I have an expression in my query and i'd like to return a value of 0 is the expression yields a null value. Here is the expression i have:

IsNull(Sum(([qryTime].[hours]*[Rate])+([qryTime].[minutes]*[Rate]/60)+([qryTime].[seconds]*[qryTime].[Rate]/3600),0)

I'm getting an error "the expression you entered has a function containing the wrong number of arguments". How can i resolve this?

Any help will be much appreciated.
 
5 opening parenthesis, 4 closing parenthesis.
 
IsNull(Sum(([qryTime].[hours]*[Rate])+([qryTime].[minutes]*[Rate]/60)+([qryTime].[seconds]*[qryTime].[Rate]/3600),0))

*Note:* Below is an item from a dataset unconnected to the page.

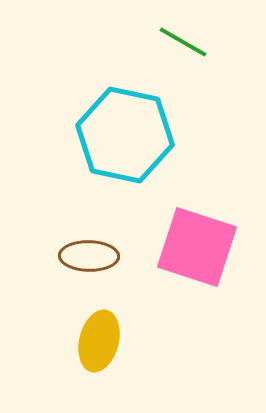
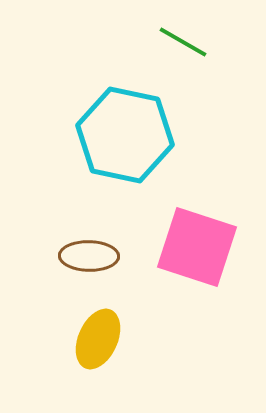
yellow ellipse: moved 1 px left, 2 px up; rotated 10 degrees clockwise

With the above ^^ i still get the error highlighting the bold close parenthesis. Is there another way to do this? Maybe using Nz.
 
5 was the correct number, not 4. You should have added one, not subtracted. When your code gets this complex its time to open a text editor and make it readable:

Code:
IsNull(
	Sum(
		([qryTime].[hours]*[Rate])
		+([qryTime].[minutes]*[Rate]/60)
		+([qryTime].[seconds]*[qryTime].[Rate]/3600,0)
		)

That's the last code you posted. In it, you never close the IsNull. Additional hint: you close the SUM parenthesis in the wrong spot.

You could do this with a NZ, but you're still going to be in a parenthesis jungle.
 
You could do this with a NZ, but you're still going to be in a parenthesis jungle.
I think this (i.e. Nz) is what the OP wanted to use in the first place because of the closing ", 0)"
 
Thanks a bunch plog. I was using notepad++ to look open/close parenthesis but i certainly didn't lay it out as beautiful as that. Thanks again but now i know this wasn't the problem.

This query now become part of a bigger query (big query contains 4 queries connected by inner joins). If one value in any of the four queries are null then that entire records in the "bigger query" doesn't show.

Work around is using left inner join but hen i get records i don't need/want.

I'm not sure if i being clear with my problem.

Code:
IsNull(
	Sum(
		([qryTime].[hours]*[Rate])
		+([qryTime].[minutes]*[Rate]/60)
		+([qryTime].[seconds]*[qryTime].[Rate]/3600,0)
		)
 
Do you have a datasource that has all the values that should appear in the final result? Maybe you are LEFT JOINING from the wrong query. If you can find one that has all the records that should be in the final output, that's the one you should use on the left side of the LEFT JOIN.

If you can post your database along with what data you expect I can look into it and give specific advice.
 
The problems is confused by the incrorrect parantheses in the original post but I suspect the real issue is a misunderstanding about the IsNull function.

IsNull() in TSQL is the equivalent of Nz() in Access. They have a second argument which designates the value to be used if the expression in the first argument is null.

IsNull() in Access simply tests the expression in the argument for Null and returns True or False. There is no second argument which may be why you getting the error "the expression you entered has a function containing the wrong number of arguments".
 
I cant post my db its far too big and complex. I'm trying to build a report from this query.
Code:
SELECT Employees.time_card_id, Employees.UserName, qryTime_report_summary_amount_OK.Amount AS OkAmount,
qryTime_report_summary_amount_notOK.Amount AS notOkAmount, qryTime_summary_report_BHBE.BHBE,  
qryTime_summary_report_IHBE.IHBE, 
Format([BHBE]/86400,"hh:nn:ss") AS txtBHBE, Format([IHBE]/86400,"hh:nn:ss") AS txtIHBE, 
EmployeesEmployees.dept_id

FROM (((Employees LEFT JOIN qryTime_report_summary_amount_notOK ON Employees.time_card_id = qryTime_report_summary_amount_notOK.time_card_id) 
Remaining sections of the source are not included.